We're tracking these potential enhancements:

- **Memory optimization hooks** — Compress data before it enters agent memory
- **Knowledge base integration** — Optimize retrieved context at the KB layer
- **Tool schema deduplication** — Cache and reference repeated tool definitions
- **Team-level optimization** — Shared context compression across agent teams

Contributions welcome!
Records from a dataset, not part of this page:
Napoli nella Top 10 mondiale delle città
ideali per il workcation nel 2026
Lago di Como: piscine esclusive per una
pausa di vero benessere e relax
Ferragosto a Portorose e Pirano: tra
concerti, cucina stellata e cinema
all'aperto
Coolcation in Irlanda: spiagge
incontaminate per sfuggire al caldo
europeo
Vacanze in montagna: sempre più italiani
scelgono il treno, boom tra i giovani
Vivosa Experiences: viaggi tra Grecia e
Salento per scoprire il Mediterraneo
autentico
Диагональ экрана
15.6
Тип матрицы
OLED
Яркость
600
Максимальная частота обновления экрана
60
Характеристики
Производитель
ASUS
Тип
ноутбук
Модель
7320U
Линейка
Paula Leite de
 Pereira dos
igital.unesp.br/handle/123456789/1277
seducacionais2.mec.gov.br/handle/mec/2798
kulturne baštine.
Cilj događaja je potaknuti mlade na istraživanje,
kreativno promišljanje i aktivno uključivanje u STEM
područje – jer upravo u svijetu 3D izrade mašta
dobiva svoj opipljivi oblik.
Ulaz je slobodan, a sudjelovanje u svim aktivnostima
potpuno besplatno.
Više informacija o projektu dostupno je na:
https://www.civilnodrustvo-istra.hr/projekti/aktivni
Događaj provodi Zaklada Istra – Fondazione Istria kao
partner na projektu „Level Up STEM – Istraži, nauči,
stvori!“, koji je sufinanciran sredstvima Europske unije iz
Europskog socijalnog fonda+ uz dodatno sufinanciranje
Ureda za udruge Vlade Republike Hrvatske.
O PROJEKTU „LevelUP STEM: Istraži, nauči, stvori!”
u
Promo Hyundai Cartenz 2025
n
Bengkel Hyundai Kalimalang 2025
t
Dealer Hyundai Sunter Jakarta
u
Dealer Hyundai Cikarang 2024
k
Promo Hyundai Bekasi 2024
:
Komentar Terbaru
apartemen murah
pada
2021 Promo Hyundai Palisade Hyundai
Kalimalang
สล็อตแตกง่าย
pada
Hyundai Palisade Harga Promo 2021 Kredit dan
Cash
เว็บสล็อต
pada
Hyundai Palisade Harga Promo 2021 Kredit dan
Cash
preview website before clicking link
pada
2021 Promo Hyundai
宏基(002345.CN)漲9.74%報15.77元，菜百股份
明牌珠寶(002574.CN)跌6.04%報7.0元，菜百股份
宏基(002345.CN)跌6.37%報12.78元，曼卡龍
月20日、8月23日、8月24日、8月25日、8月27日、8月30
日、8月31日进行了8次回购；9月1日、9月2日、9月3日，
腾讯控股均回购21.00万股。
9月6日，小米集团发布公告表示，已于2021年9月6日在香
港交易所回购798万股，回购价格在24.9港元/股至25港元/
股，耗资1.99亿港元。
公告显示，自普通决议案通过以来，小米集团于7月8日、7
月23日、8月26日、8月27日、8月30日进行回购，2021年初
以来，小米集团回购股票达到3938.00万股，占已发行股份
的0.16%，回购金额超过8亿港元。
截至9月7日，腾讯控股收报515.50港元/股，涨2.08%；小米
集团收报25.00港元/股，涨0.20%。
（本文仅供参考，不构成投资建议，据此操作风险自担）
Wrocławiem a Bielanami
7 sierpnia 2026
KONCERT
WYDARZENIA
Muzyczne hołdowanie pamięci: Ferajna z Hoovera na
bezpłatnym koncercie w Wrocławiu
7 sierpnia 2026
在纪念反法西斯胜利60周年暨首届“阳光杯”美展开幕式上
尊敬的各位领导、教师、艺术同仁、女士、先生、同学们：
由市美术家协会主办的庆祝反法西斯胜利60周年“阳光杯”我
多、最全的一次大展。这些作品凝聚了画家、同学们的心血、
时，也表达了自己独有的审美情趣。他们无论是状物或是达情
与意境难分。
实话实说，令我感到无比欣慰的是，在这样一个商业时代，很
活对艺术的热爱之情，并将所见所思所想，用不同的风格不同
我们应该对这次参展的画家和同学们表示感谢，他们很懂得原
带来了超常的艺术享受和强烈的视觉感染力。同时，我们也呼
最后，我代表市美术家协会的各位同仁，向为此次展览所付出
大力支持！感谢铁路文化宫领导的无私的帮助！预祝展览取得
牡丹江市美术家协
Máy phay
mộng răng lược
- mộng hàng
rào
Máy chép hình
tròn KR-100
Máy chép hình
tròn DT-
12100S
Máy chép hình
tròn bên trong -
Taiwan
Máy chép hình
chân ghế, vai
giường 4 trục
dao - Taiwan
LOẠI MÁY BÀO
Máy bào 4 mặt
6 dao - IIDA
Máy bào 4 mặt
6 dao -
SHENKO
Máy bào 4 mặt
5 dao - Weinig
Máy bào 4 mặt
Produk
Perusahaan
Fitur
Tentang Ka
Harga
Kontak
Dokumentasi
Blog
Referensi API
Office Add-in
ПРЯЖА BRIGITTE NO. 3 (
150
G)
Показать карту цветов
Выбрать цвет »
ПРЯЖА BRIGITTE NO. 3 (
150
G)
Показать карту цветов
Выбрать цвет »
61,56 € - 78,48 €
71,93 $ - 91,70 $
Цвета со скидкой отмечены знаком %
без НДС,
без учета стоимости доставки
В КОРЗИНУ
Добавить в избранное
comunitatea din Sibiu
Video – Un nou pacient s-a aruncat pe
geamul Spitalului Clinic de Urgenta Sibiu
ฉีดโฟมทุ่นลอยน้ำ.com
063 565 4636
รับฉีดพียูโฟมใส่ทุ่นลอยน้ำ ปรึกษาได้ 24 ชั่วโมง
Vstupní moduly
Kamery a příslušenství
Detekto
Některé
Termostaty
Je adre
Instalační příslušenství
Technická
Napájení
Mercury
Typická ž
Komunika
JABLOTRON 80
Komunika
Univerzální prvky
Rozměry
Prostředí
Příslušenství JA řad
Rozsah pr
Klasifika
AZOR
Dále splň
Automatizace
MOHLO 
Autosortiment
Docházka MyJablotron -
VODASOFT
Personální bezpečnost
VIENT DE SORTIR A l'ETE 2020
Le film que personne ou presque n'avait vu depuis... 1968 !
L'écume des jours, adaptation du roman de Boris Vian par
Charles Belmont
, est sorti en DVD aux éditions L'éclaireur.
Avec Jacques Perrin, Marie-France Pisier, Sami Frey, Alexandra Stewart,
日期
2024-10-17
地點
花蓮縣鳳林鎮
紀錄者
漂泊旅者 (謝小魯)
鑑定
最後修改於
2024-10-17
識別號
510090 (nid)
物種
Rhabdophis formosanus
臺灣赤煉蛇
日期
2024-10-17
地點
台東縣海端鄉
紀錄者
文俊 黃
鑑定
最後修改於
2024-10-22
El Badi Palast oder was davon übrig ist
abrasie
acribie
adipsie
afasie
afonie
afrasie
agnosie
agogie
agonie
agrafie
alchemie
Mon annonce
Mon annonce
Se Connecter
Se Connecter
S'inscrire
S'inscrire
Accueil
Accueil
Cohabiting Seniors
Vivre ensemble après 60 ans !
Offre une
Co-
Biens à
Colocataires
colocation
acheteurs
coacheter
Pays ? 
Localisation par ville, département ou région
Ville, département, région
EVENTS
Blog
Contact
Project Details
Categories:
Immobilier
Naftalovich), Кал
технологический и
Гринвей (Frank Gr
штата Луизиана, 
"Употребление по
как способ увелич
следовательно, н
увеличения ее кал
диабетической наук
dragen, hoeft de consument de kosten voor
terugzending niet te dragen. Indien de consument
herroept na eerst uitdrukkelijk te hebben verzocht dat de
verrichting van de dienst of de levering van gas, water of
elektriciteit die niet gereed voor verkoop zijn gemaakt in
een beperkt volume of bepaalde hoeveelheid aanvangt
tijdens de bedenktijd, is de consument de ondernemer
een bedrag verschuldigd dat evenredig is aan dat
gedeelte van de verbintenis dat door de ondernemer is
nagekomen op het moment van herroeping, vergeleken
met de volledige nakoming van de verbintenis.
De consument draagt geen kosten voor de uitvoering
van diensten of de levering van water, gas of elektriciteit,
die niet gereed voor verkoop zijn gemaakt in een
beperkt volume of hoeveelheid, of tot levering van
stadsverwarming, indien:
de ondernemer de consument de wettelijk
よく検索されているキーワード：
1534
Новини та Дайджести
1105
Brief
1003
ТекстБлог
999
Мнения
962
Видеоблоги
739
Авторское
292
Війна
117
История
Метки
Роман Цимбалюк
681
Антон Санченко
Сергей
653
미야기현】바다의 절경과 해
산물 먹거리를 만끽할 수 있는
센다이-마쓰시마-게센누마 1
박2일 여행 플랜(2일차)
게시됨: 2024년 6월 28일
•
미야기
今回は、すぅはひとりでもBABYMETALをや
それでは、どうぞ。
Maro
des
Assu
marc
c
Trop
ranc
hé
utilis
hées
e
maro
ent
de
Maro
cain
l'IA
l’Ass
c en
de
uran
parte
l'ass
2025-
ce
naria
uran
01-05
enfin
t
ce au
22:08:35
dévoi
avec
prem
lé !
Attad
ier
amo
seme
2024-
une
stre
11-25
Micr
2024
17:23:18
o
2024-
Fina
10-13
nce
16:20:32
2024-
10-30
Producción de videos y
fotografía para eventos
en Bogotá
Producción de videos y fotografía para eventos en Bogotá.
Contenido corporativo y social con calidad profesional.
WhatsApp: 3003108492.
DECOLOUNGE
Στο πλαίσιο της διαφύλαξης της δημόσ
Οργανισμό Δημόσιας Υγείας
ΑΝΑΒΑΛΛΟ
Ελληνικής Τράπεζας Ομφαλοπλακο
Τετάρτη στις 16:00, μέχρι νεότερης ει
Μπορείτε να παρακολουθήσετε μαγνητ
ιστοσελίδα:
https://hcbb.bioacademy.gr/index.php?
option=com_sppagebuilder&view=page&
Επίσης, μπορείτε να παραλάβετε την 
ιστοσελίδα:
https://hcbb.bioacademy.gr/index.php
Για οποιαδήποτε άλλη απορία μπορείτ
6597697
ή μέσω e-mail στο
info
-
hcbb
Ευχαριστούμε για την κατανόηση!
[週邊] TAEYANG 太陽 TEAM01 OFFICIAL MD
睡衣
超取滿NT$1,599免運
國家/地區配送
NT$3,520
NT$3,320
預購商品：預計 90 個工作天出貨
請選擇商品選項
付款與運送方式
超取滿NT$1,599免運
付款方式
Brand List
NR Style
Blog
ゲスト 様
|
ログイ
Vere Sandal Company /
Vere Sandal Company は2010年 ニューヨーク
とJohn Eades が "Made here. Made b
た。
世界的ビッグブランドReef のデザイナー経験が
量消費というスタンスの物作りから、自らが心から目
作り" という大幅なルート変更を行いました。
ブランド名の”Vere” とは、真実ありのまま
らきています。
See [CONTRIBUTING.md](https://github.com/chopratejas/headroom/blob/main/CONTRIBUTING.md).

---

## Configuration Reference

### HeadroomAgnoModel

| Parameter | Type | Default | Description |
|-----------|------|---------|-------------|
| `wrapped_model` | Any | Required | The Agno model to wrap |
| `config` | `HeadroomConfig` | `None` | Custom configuration |
| `auto_detect_provider` | `bool` | `True` | Auto-detect provider for token counting |

**Properties:**
- `wrapped_model` - Access the underlying Agno model
- `total_tokens_saved` - Running total of tokens saved
- `metrics_history` - List of last 100 `OptimizationMetrics`

**Methods:**
- `response(messages, **kwargs)` - Sync response with optimization
- `response_stream(messages, **kwargs)` - Sync streaming response
- `aresponse(messages, **kwargs)` - Async response
- `aresponse_stream(messages, **kwargs)` - Async streaming
- `get_savings_summary()` - Returns dict with stats
- `reset()` - Clear all metrics

### HeadroomPreHook

| Parameter | Type | Default | Description |
|-----------|------|---------|-------------|
| `config` | `HeadroomConfig` | `None` | Configuration (for future use) |
| `model` | `str` | `"gpt-4o"` | Model name for estimation |

### HeadroomPostHook

| Parameter | Type | Default | Description |
|-----------|------|---------|-------------|
| `log_level` | `str` | `"INFO"` | Logging level |
| `token_alert_threshold` | `int` | `None` | Alert if tokens exceed this |

**Properties:**
- `total_requests` - Number of requests tracked
- `alerts` - List of alert messages

**Methods:**
- `get_summary()` - Returns dict with request stats
- `reset()` - Clear history and alerts

### create_headroom_hooks()

| Parameter | Type | Default | Description |
|-----------|------|---------|-------------|
| `config` | `HeadroomConfig` | `None` | Config for pre-hook |
| `model` | `str` | `"gpt-4o"` | Model for pre-hook |
| `log_level` | `str` | `"INFO"` | Log level for post-hook |
| `token_alert_threshold` | `int` | `None` | Alert threshold for post-hook |

Returns: `tuple[HeadroomPreHook, HeadroomPostHook]`

---

## Import Reference

```python
# Main integration
from headroom.integrations.agno import HeadroomAgnoModel

# Hooks
from headroom.integrations.agno import HeadroomPreHook
from headroom.integrations.agno import HeadroomPostHook
from headroom.integrations.agno import create_headroom_hooks

# Utilities
from headroom.integrations.agno import optimize_messages
from headroom.integrations.agno import agno_available
from headroom.integrations.agno import get_headroom_provider
from headroom.integrations.agno import get_model_name_from_agno

# Or import everything from parent
from headroom.integrations import (
    HeadroomAgnoModel,
    HeadroomPreHook,
    HeadroomPostHook,
    create_headroom_hooks,
)
```

---

## Troubleshooting

### Check if Agno is Available

```python
from headroom.integrations.agno import agno_available

if agno_available():
    from headroom.integrations.agno import HeadroomAgnoModel
else:
    print("Install agno: pip install agno")
```

### Provider Detection Issues

If auto-detection fails, check the detected provider:

```python
from headroom.integrations.agno import get_headroom_provider, get_model_name_from_agno

model = OpenAIChat(id="gpt-4o")
provider = get_headroom_provider(model)
model_name = get_model_name_from_agno(model)

print(f"Detected provider: {type(provider).__name__}")
print(f"Model name: {model_name}")
```

### Metrics Not Updating

Ensure you're checking the correct object:

```python
# Model metrics (optimization)
print(model.total_tokens_saved)  # Actual savings

# Hook metrics (observability)
print(post_hook.get_summary())  # Request tracking
```

Note: Hooks track request counts, not token savings. Use the model wrapper for optimization metrics.